Approches to implement closures

First approaches I've seen (but not tested enough yet):

Everything is immutable. Thats how clojure handles it; an env isn't mutable at all. Which you can actually see in the counter example for clojure above. We need to use atom, which is an container which allows mutation, but the symbol i itself isn't mutated ever.
Just define in your spec that the environment is fixed at declaration time. Emacs lisp does this; they simply state that closures in their dialect only capture a list of symbols from the lexical environment at the time they're declared. That effectviely means that espc our fib example is just not gonna work in emacs lisp bc the spec said so.

But I personally thing it's more entertaining to figuring out how this can work without constraining the language at all!

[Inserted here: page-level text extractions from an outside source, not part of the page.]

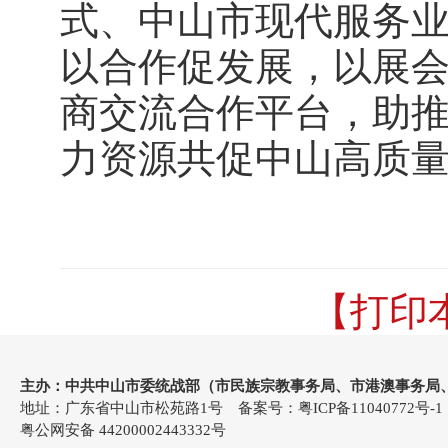
式、中山市现代服务
以合作促发展，以展
商交流合作平台，助
力资源共促中山高质
【打印
主办：中共中山市委统战部（市民族宗教事务局、市港澳事务局
地址：广东省中山市松苑路1号 备案号：
粤ICP备11040772号-1
粤公网安备 44200002443332号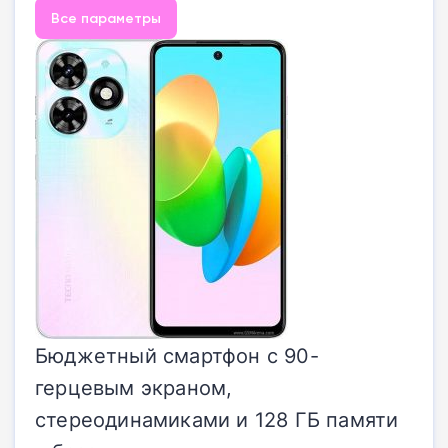
Все параметры
Бюджетный смартфон с 90-
герцевым экраном,
стереодинамиками и 128 ГБ памяти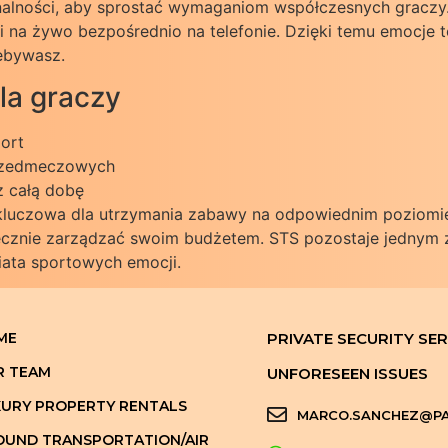
onalności, aby sprostać wymaganiom współczesnych graczy
i na żywo bezpośrednio na telefonie. Dzięki temu emocje t
zebywasz.
la graczy
port
przedmeczowych
z całą dobę
 kluczowa dla utrzymania zabawy na odpowiednim poziomie
znie zarządzać swoim budżetem. STS pozostaje jednym z 
iata sportowych emocji.
ME
PRIVATE SECURITY SER
R TEAM
UNFORESEEN ISSUES
URY PROPERTY RENTALS
MARCO.SANCHEZ@PA
UND TRANSPORTATION/AIR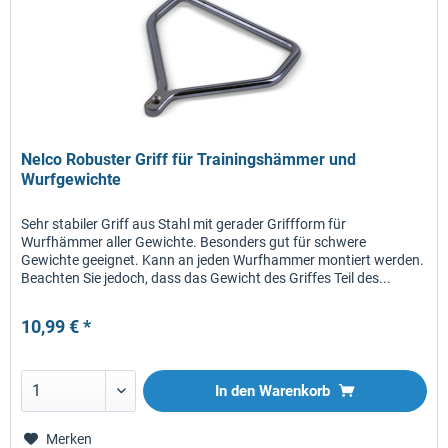
Nelco Robuster Griff für Trainingshämmer und
Wurfgewichte
Sehr stabiler Griff aus Stahl mit gerader Griffform für
Wurfhämmer aller Gewichte. Besonders gut für schwere
Gewichte geeignet. Kann an jeden Wurfhammer montiert werden.
Beachten Sie jedoch, dass das Gewicht des Griffes Teil des...
10,99 € *
In den
Warenkorb
Merken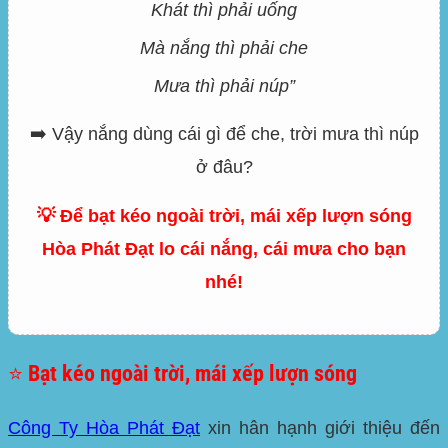
Khát thì phải uống
Mà nắng thì phải che
Mưa thì phải núp”
➡️ Vậy nắng dùng cái gì để che, trời mưa thì núp
ở đâu?
💡 Để bạt kéo ngoài trời, mái xếp lượn sóng
Hòa Phát Đạt lo cái nắng, cái mưa cho bạn
nhé!
⭐ Bạt kéo ngoài trời, mái xếp lượn sóng
Công Ty Hòa Phát Đạt
xin hân hạnh giới thiệu đến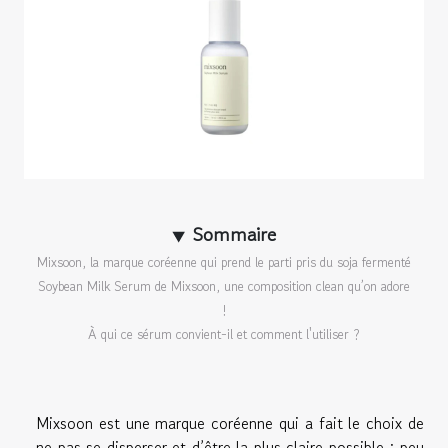
Sommaire
Mixsoon, la marque coréenne qui prend le parti pris du soja fermenté
Soybean Milk Serum de Mixsoon, une composition clean qu’on adore
!
À qui ce sérum convient-il et comment l'utiliser ?
Mixsoon est une marque coréenne qui a fait le choix de
ne pas se disperser et d’être la plus claire possible : peu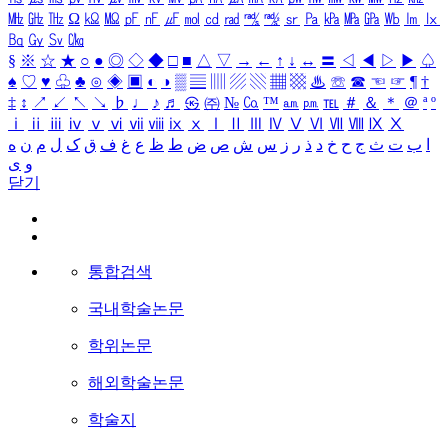
㎒
㎓
㎔
Ω
㏀
㏁
㎊
㎋
㎌
㏖
㏅
㎭
㎮
㎯
㏛
㎩
㎪
㎫
㎬
㏝
㏐
㏓
㏃
㏉
㏜
㏆
§
※
☆
★
○
●
◎
◇
◆
□
■
△
▽
→
←
↑
↓
↔
〓
◁
◀
▷
▶
♤
♠
♡
♥
♧
♣
⊙
◈
▣
◐
◑
▒
▤
▥
▨
▧
▦
▩
♨
☏
☎
☜
☞
¶
†
‡
↕
↗
↙
↖
↘
♭
♩
♪
♬
㉿
㈜
№
㏇
™
㏂
㏘
℡
＃
＆
＊
＠
ª
º
ⅰ
ⅱ
ⅲ
ⅳ
ⅴ
ⅵ
ⅶ
ⅷ
ⅸ
ⅹ
Ⅰ
Ⅱ
Ⅲ
Ⅳ
Ⅴ
Ⅵ
Ⅶ
Ⅷ
Ⅸ
Ⅹ
ا
ب
ت
ث
ج
ح
خ
د
ذ
ر
ز
س
ش
ص
ض
ط
ظ
ع
غ
ف
ق
ک
ل
م
ن
ه
و
ی
닫기
통합검색
국내학술논문
학위논문
해외학술논문
학술지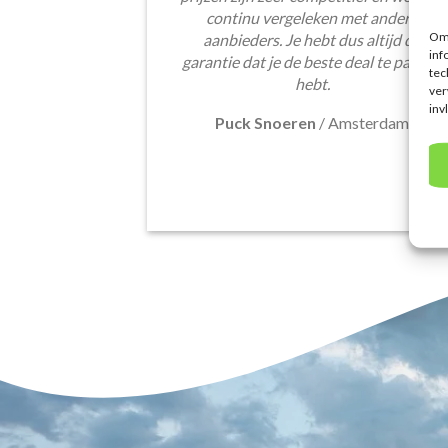
continu vergeleken met andere
Om 
aanbieders. Je hebt dus altijd de
inf
garantie dat je de beste deal te pakken
tec
hebt.
ver
inv
Puck Snoeren
/
Amsterdam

Here I will list approaches I tried (and why they ultimatively failed):

Just use strong references like Rc<RefCell<Env>> in rust. While it works on the surface, every check with valgrind or compareable memoryleak detectors will cry out big time since it can (and will!) lead to cycles in even simple closure usage like (define foo (fn [] ())). This happens since the env holds a strong reference on the value of foo, while the closure (the very value of foo!) holds a strong reference onto it's environment and the cycle is born!
Normaly, we just would use a weak reference anywhere but sadly we can't: The environment needs to ensure all values of all it's symbols stay atleast as long as it stays alive, and the closure needs to ensure that it keeps it's environment alive.
Instead of using a simple Map<Symbol, Value>, use an Map<Symbol, RefCount<Value>. Either copy the entire map whenever we need to "capture" the environment, or do some analysis to only "capture" what's needed. This approach gets rid of the problem of mutability, but both variants of this fail in the fib test since we define the fib after the lambda has copied everything, and thus the lambda actually fails to retrieve the definition of fib.
Switchable references. This is a somewhat "cursed" technique I tought of. In variant 1, we discover that we can't just place an weak reference into a closure since both the env and the closure need a strong reference to each other. Well thats not entirely true: we can get away with a conditional reference or "switchable" reference:
While the environment always needs strong references, the closure actually dosn't; that is as long the environment it closes over itself is alive. One it's get inactive or the closure "escapes", we can switch the closure's weak reference to a strong one.
- A simple escape-analysis at the end of closures / let's dosn't work for the nearly the same reason as our first approach: cycles. While calling our counter function will perfectly work, binding it onto another env will again make a cycle. How? Like this: we create an closure counter that itself has only a weak reference onto the envrionment; it dosn't prevent the env from going out of scope. It's not even the instantation itself (i.e. (counter 5): while it returns an strong reference to the inner environment holding the state; since its directly consumed the strong reference is gone with it. But now we bind it: (define my (counter 5)). Now the env contains an strong reference on an closure that contains a strong reference to the state-holding env creating inside counter, which itself needs to know it's parents! So creates a whole chain of strong references up until the topmost env; including the one we bind the closure to! So we again have a cycle. To combat this, we'll add another techinque I call "strongchain elimination". It's simple really: everytime we want to add a value to an env, we'll check if it's a lambda, and then go trough the chain of strong references until we find the env we're currently wanting it to be a part in; this reference we'll switch to an "weak" one. This ofc can potentially be dangerous since we dont know with whom we share a environment with. But in my (to be fair simple) tests, it dosnt produced any error nor memleak; and the tests where done in rust, so I'm somewhat fairly convinced that this works as intended. Espc bc currently I can't see a way how a lambda could share a environment-chain if not with a lambda that also escapes the same environment. (Which actually happens in our `counter` test, but worst thing is that we do the whole strongchain elemination a second time.)
- Another avenue you could pursue (which I havent tested yet), is to store the lambdas declared inside an environment inside the env itself as a list, and once it's about to be dropped, we switch all the lambda's that point towards it from "weak" to "strong". Might need the same "strongchain elimination" as the other approach in this category.

Finishing sparkles

At the end, I've choosen the switchable-refs with strongchain-elimination technique I tought of. It still needs more testing (and testcases!) but the the rust lisp implementation I've used to test this didn't threw any compiler error, nor hat it's test-suite of about ~40 test for evaluation found anything out of the ordinary. So yeah... "It just works"(TM) !!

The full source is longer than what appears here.